In the present paper, using 2D PIC simulations, the dynamics of externally injected electron bunches traveling in a QPM-LWFA are studied. The energy spectra exhibit quasi-monoenergetic peaks with energy spreads which depend on the initial energy of the electron beam. At higher initial energy, some portions of the bunch remain in phase with the longitudinal components of the wakefield over a longer distance and the energy spread is lower. Moreover, increasing the initial energy of the electron beam can impede the scattering of the bunch. In our simulations, the emittance growth for the higher initial energy is 7 times of magnitude larger than for the lower initial bunch energy. Higher pulse power can increase the maximum energy gain, but it increases the final transverse emittance of the bunch, \(\epsilon _{\rm {N},x}\), as well.

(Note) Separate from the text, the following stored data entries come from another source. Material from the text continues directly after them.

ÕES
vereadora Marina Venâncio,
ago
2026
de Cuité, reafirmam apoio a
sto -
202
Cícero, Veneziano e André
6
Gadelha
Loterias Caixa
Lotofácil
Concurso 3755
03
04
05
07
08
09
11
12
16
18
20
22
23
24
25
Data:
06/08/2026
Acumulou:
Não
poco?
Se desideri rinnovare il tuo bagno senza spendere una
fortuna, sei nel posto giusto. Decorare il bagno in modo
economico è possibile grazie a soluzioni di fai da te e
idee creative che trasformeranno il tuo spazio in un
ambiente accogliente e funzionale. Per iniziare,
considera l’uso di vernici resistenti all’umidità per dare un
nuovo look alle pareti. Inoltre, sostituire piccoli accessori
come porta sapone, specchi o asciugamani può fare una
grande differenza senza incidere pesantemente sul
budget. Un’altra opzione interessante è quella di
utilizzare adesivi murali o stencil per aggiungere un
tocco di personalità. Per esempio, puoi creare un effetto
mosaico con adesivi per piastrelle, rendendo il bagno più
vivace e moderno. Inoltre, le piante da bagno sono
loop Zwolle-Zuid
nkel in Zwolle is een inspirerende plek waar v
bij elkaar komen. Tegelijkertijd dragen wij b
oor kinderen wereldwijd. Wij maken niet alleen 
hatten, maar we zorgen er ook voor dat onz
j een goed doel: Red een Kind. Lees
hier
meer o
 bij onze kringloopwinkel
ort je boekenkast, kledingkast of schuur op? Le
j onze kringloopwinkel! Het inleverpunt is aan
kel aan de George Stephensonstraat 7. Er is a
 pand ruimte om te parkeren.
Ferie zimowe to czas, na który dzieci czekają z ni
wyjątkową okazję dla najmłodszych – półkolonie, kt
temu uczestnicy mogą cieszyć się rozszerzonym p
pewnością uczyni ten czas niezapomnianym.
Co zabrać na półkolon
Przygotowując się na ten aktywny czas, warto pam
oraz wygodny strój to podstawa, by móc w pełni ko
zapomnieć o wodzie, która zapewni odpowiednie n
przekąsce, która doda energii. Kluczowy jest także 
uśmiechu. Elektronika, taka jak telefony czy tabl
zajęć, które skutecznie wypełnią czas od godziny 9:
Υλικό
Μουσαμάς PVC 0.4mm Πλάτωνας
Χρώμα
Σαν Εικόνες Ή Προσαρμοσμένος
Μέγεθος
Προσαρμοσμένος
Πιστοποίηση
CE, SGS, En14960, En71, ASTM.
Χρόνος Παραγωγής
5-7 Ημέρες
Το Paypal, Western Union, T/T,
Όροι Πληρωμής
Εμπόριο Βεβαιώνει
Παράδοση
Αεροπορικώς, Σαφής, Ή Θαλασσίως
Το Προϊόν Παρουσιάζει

For bunches with larger transverse diameters, the stronger transverse wakefield felt at higher radial positions, together with the larger variance of the radial coordinate, leads to an increase in \(\epsilon _{\rm {N},x}\). Therefore, injection of a bunch with lower diameter can improve the bunch emittance. Increasing the beam density results in improved collimation of the electrons due to the favorable effect of beam loading on the transverse component of the wakefield. The defocusing of the electrons can be mitigated by using the proper bunch density.

Methods

Particle-in-cell simulations

Simulation results shown in the paper were performed with the particle-in-cell code OSIRIS43. We consider the linear regime of electron acceleration. A 30 fs (FWHM), 0.8 \(\upmu \)m, 0.5 TW laser pulse with a sine-squared temporal profile and a Gaussian transverse profile is focused into a waist radius of \(w_0=15\,\upmu \hbox {m}\). The magnitude of the normalized vector potential is \(a_{0} = 0.25\). The target plasma density was ramped up over 200 \(\upmu \)m. After the initial ramp, the plasma density followed corrugated channel (Eq. 1). The values of the parameters for the density profile are \(n_{\rm {p0}}=7 \times 10^{18}\,\mathrm {cm}^{-3}\), \(\delta =0.04\), and \(\lambda _{\rm {m}}=5\,\hbox {mm}\). The parameters of the electron beam are: \(\sigma _{x}=4\,\mu \hbox {m}\) and \(\sigma _{z}=8\,\upmu \hbox {m}\), and \(n_{\rm {b0}}=3.5 \times 10^{16}\,\mathrm {cm}^{-3}\), where \(n_{b0}\) is the electron beam peak density. The total electron charge is about 11 pC and it is initially located \(200\,\upmu \hbox {m}\) behind the peak of the laser pulse, coinciding with the peak of the moving envelope of the \(n=-1\) spatial harmonic. The initial energy of the electrons is 14.8 MeV. The simulation window moves at the speed of light (c) along the direction of propagation and has dimensions of 438 \(\upmu \)m \(\times \) 77 \(\upmu \)m. The number of grid points is 16384 \(\times \) 512. Four macro-particles per cell are considered for the plasma and 9 macro-particles for the beam. Absorbing boundaries for the laser field and all of the particle species are defined around the simulation box.